To strictly enforce subject-level independence and prevent data leakage between slices, we grouped all MRI slices by unique subject identifiers before partitioning. This ensured that slices from the same subject were never split across training, validation, or test sets. During 5-fold cross-validation, we performed stratified sampling at the subject level to maintain approximately balanced distributions of NC, MCI, and AD subjects across all folds. In each fold, one set of subjects was reserved exclusively for validation, while the remaining were used for training, ensuring no overlap between partitions. After cross-validation, we retrained the best-performing configuration on the full training–validation set and then tested it on the held-out test set, which included 20% of subjects unseen during both training and model selection. The complete implementation of the splitting pipeline, including the subject-ID–based partitioning code, is publicly available in our GitHub repository (
https://github.com/Rahman-Motiur/NeuroNet-AD) to ensure full reproducibility.
6. Conclusions
In this study, we proposed NeuroNet-AD, a novel multimodal deep learning framework designed to improve the diagnosis of AD, including its early stage, known as MCI. NeuroNet-AD effectively integrates structural MRI images with clinical text-based metadata, utilizing complementary information from both modalities to enhance diagnostic accuracy. Incorporating the Convolutional Block Attention Module (CBAM) within the ResNet-18 backbone significantly improved image feature extraction by emphasizing critical spatial and channel-wise information. The Meta-Guided Cross-Attention (MGCA) module also facilitated robust cross-modal feature alignment, enabling effective fusion of neuroimaging and textual data. Our ensemble-based feature selection strategy enhanced model performance by identifying the most discriminative features from the clinical metadata, reducing overfitting, and improving generalization. We evaluated NeuroNet-AD on the ADNI1 dataset using subject-level 5-fold cross-validation and a held-out test set to ensure robustness. NeuroNet-AD achieved 98.68% accuracy in multiclass classification tasks and 99.13% accuracy in the binary setting on the ADNI dataset, outperforming state-of-the-art models.
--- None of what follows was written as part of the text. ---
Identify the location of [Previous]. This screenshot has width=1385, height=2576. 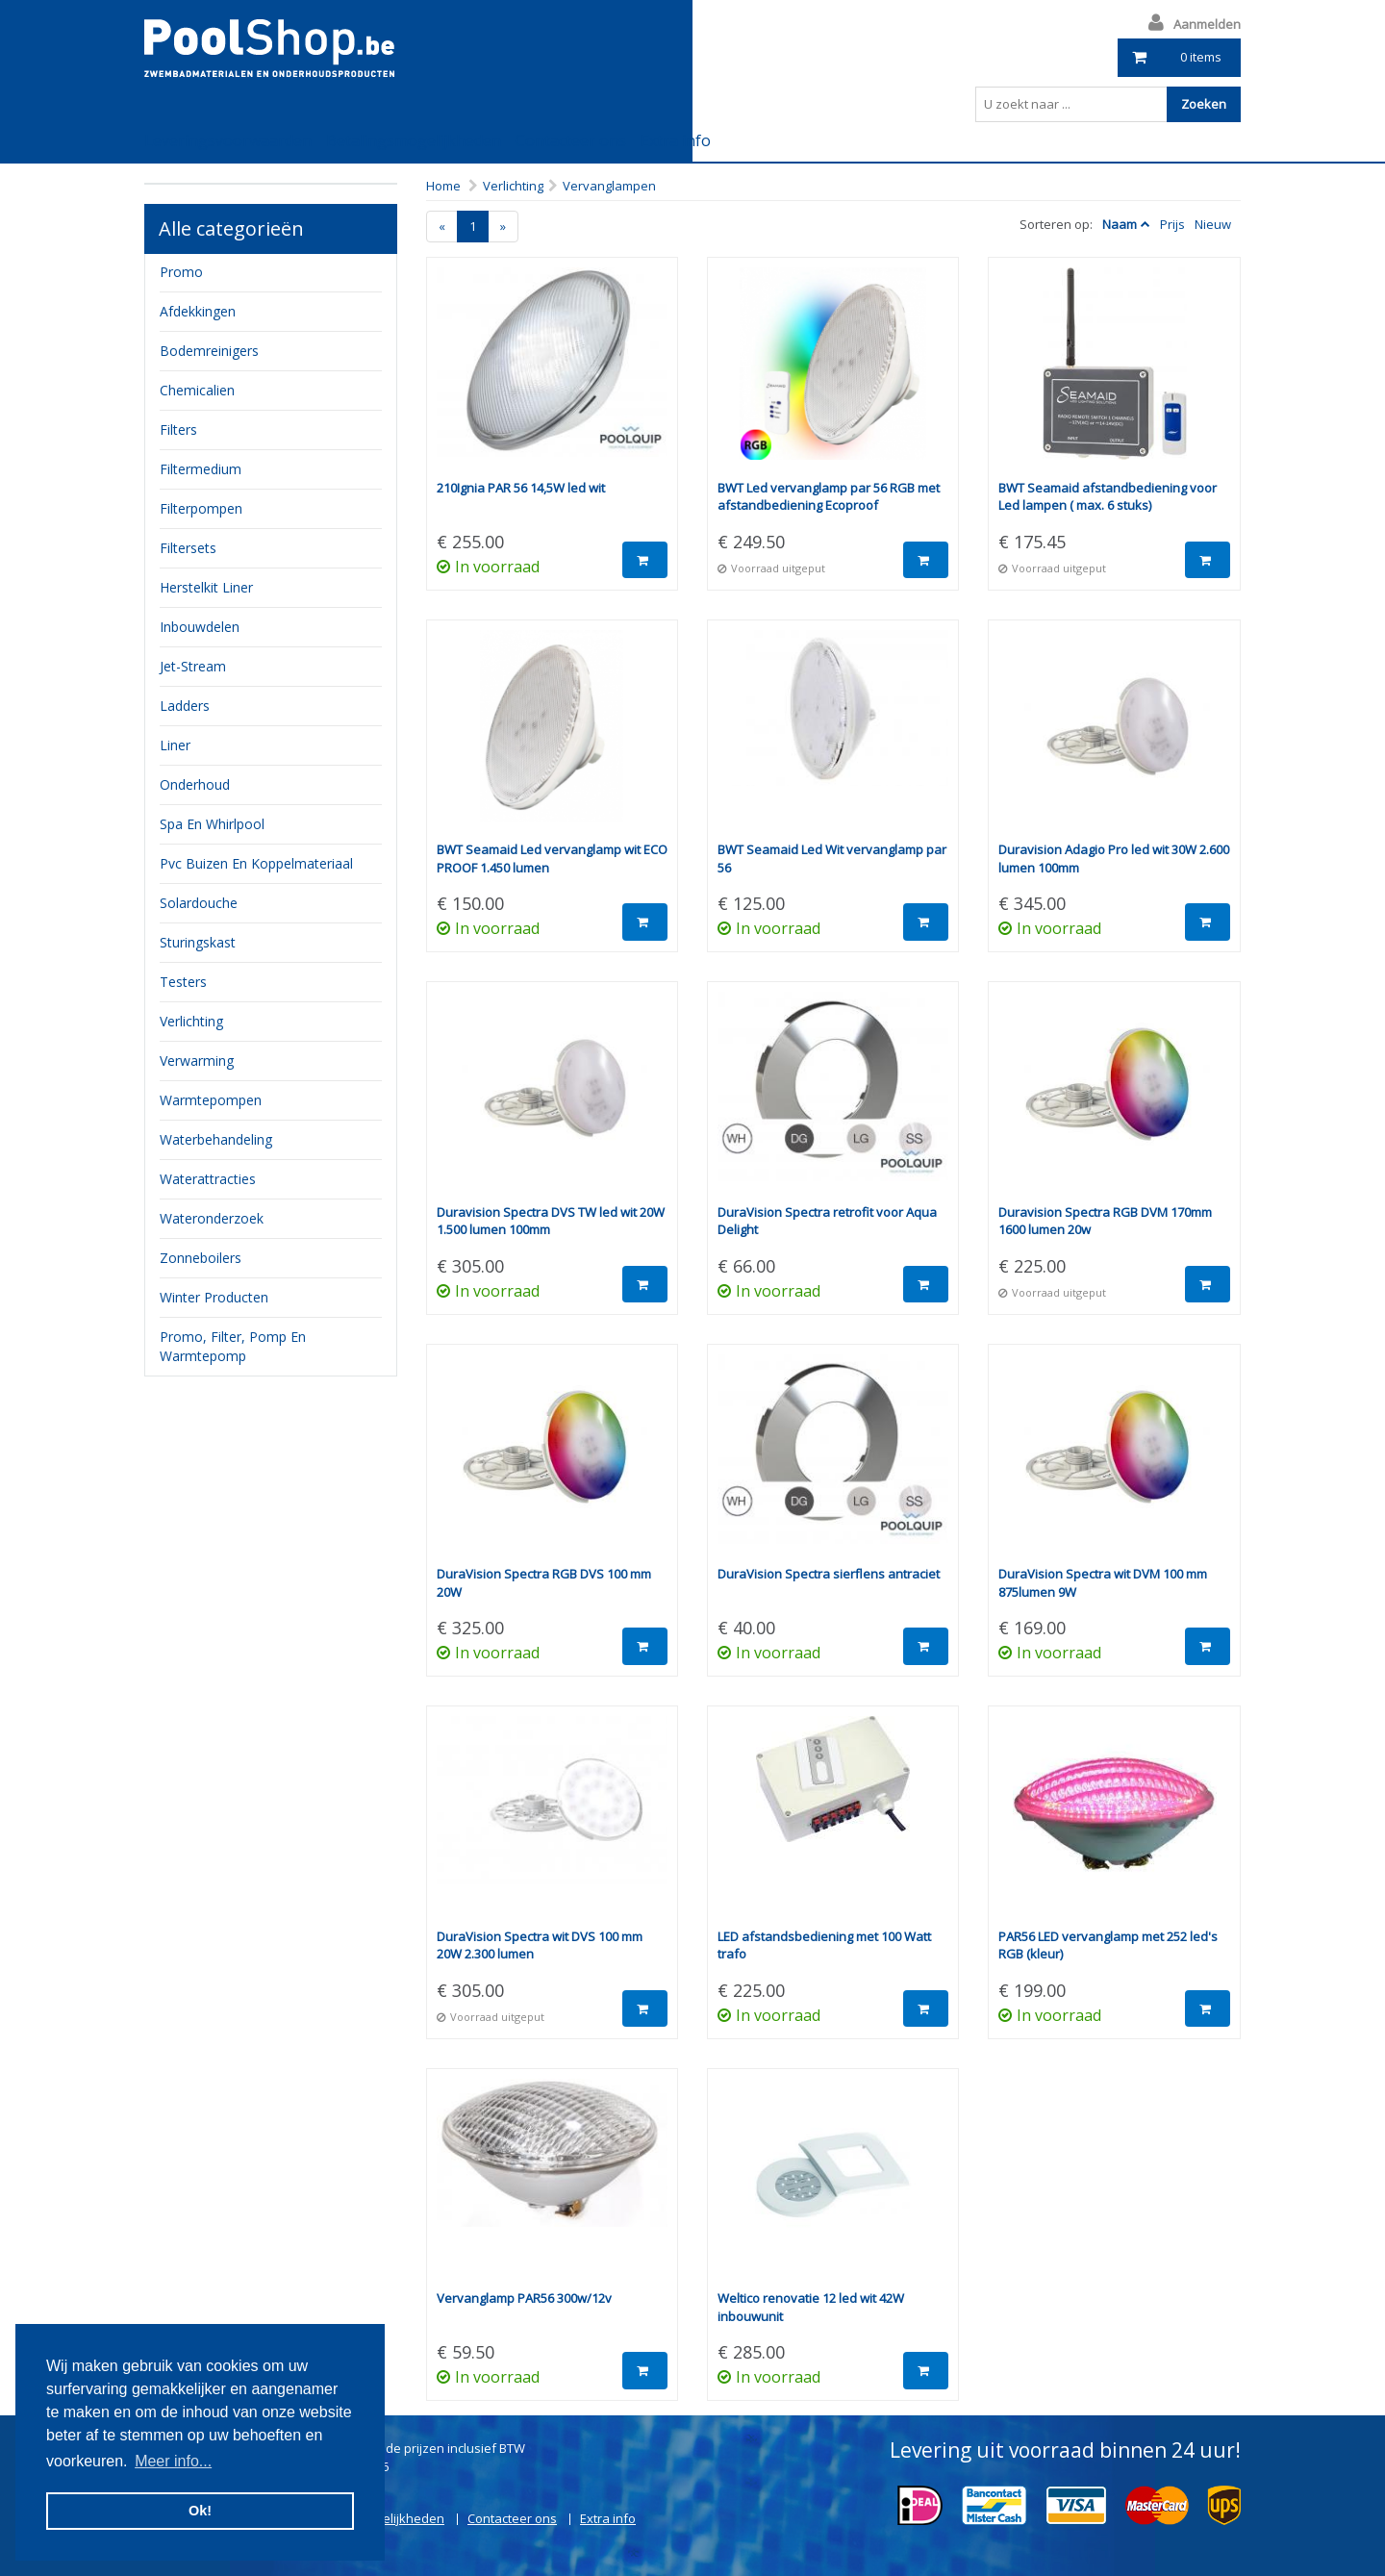
(442, 226).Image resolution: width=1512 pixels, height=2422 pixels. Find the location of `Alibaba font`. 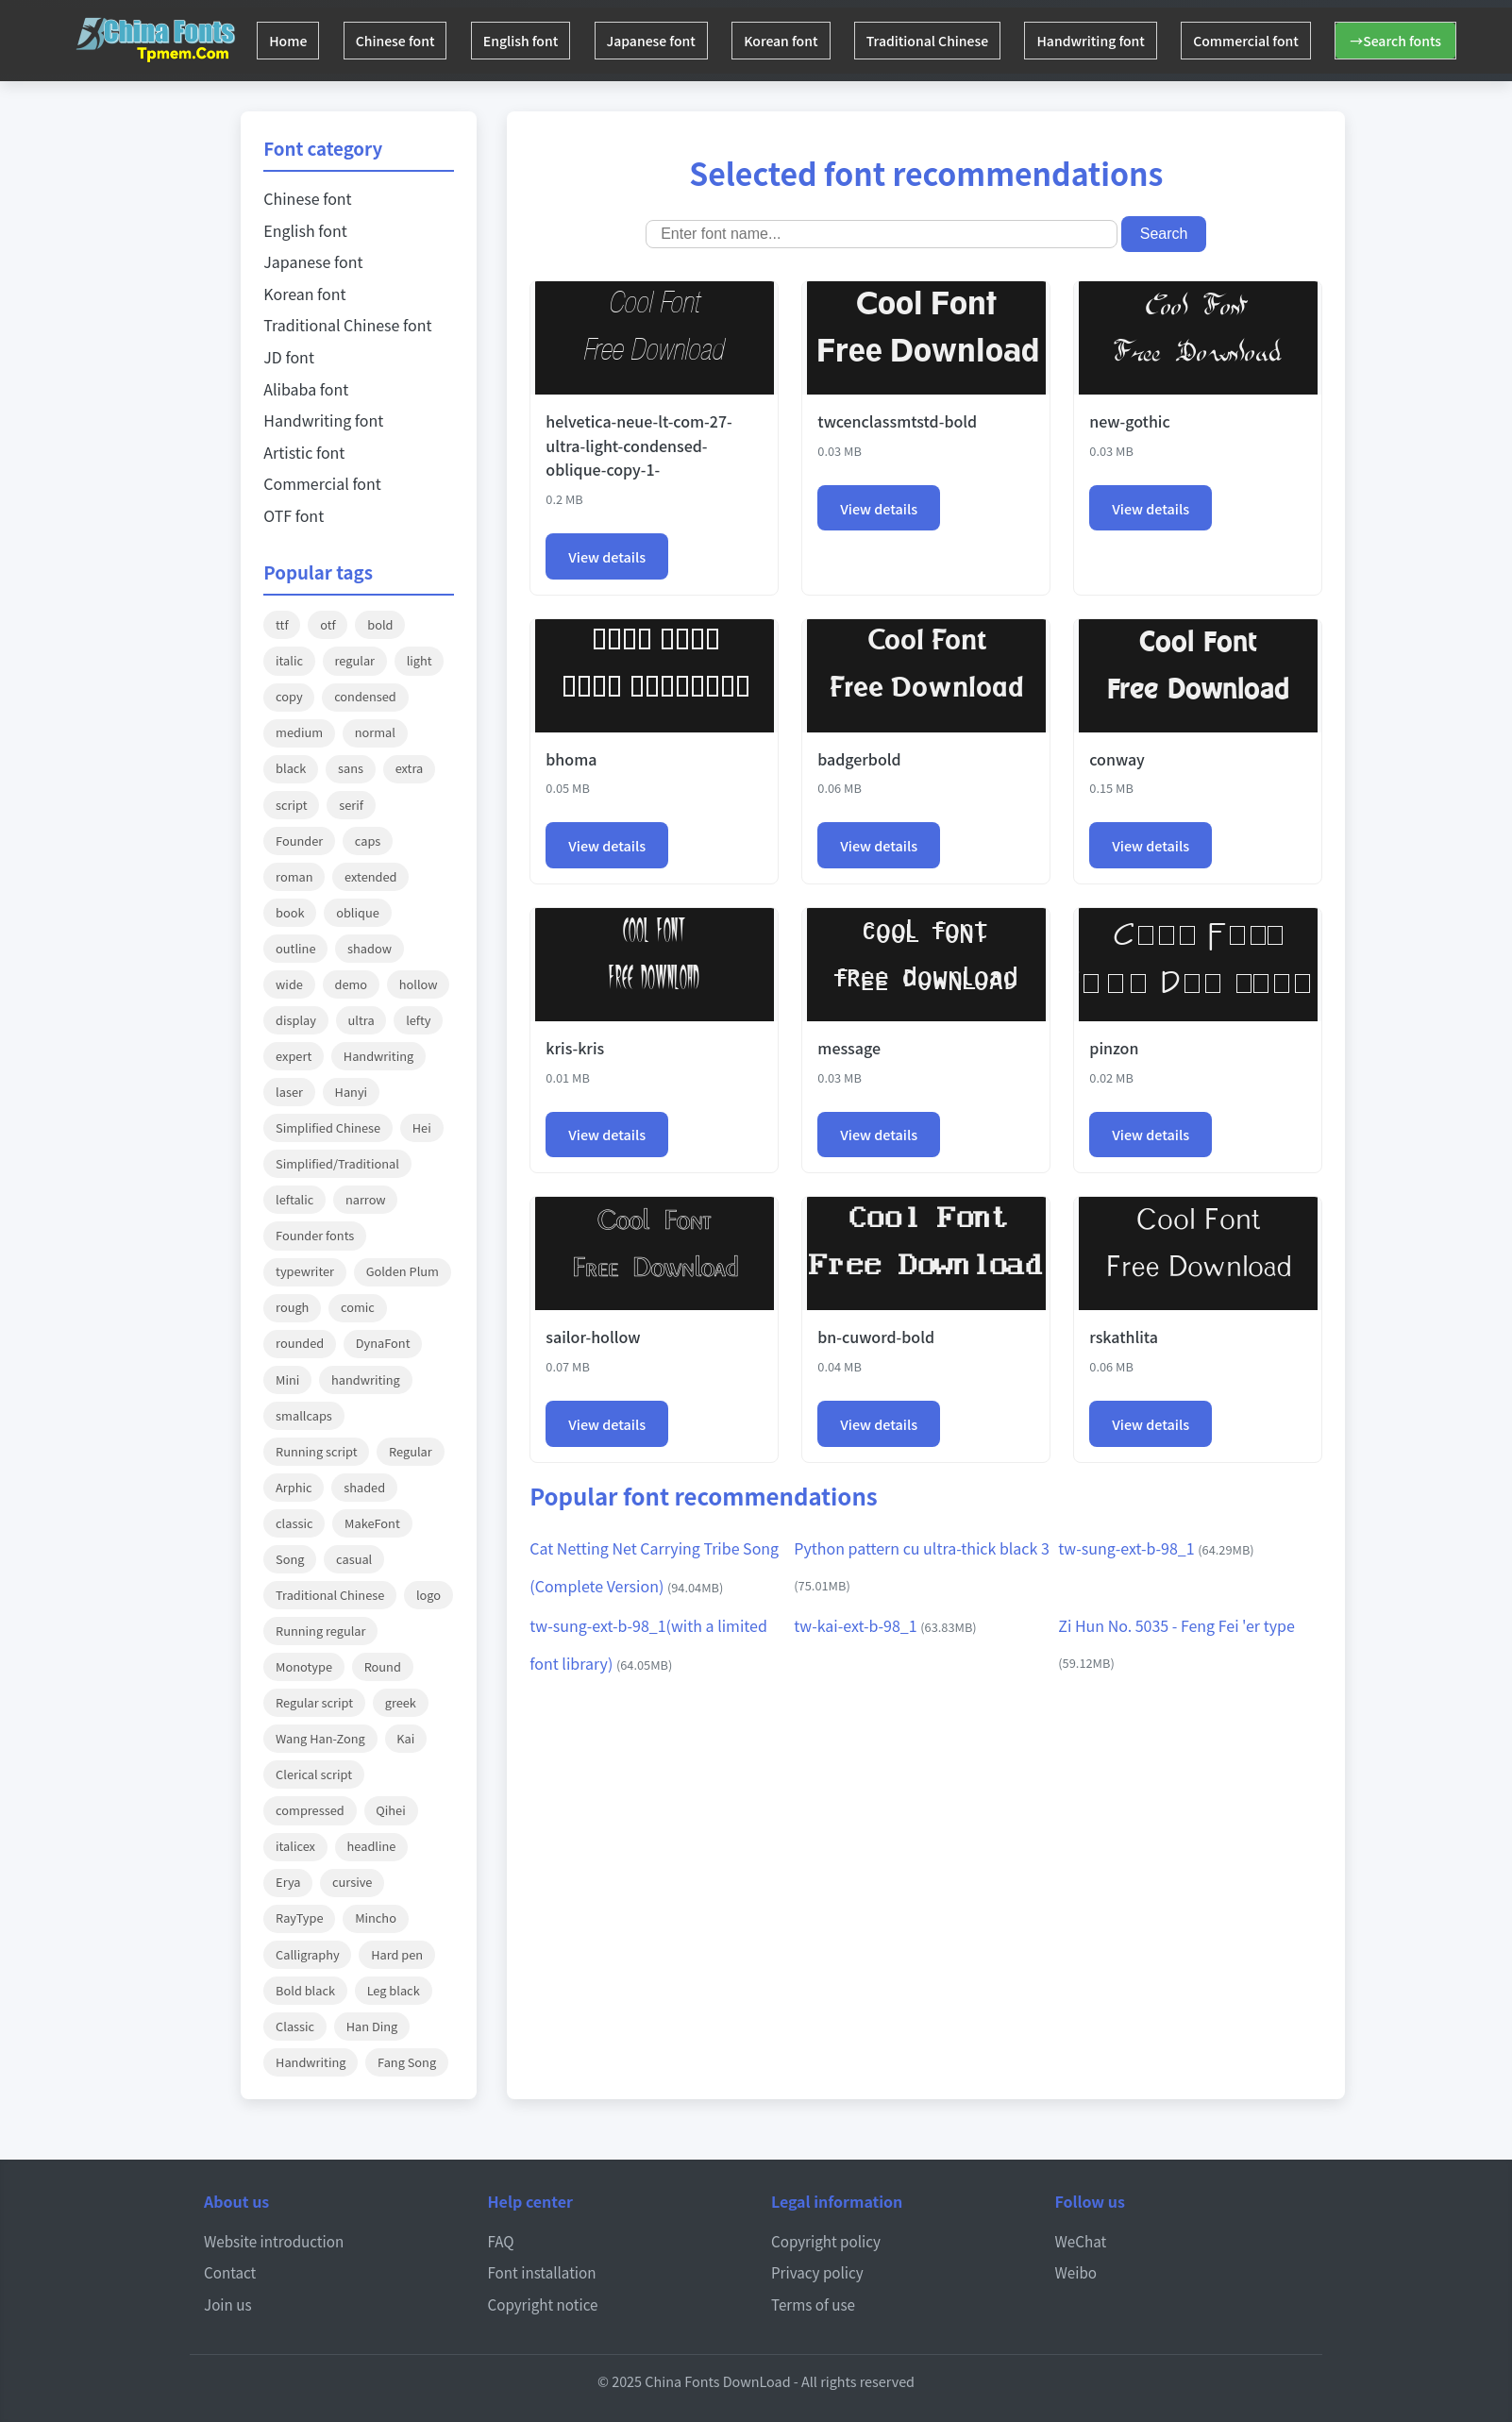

External validation on the OASIS-3 dataset further confirmed the model’s generalization ability, achieving 94.10% accuracy in the multiclass setting and 98.67% accuracy in the binary setting, despite demographic and acquisition variability. The effectiveness of CBAM, MGCA, and advanced feature engineering in improving diagnostic performance was further validated through comprehensive ablation studies. A limitation of this work is that variations in test-set definitions across studies may hinder direct performance comparisons, even though we employed a strict subject-level split with an independent held-out test set. Another limitation is that the model is currently restricted to MRI and limited clinical metadata, which may reduce generalizability and interpretability across diverse patient populations. In future studies, we aim to explore the integration of additional modalities such as genetic data, longitudinal patient records, and other neuroimaging techniques to further enhance the model’s diagnostic capabilities and interpretability in real-world clinical settings.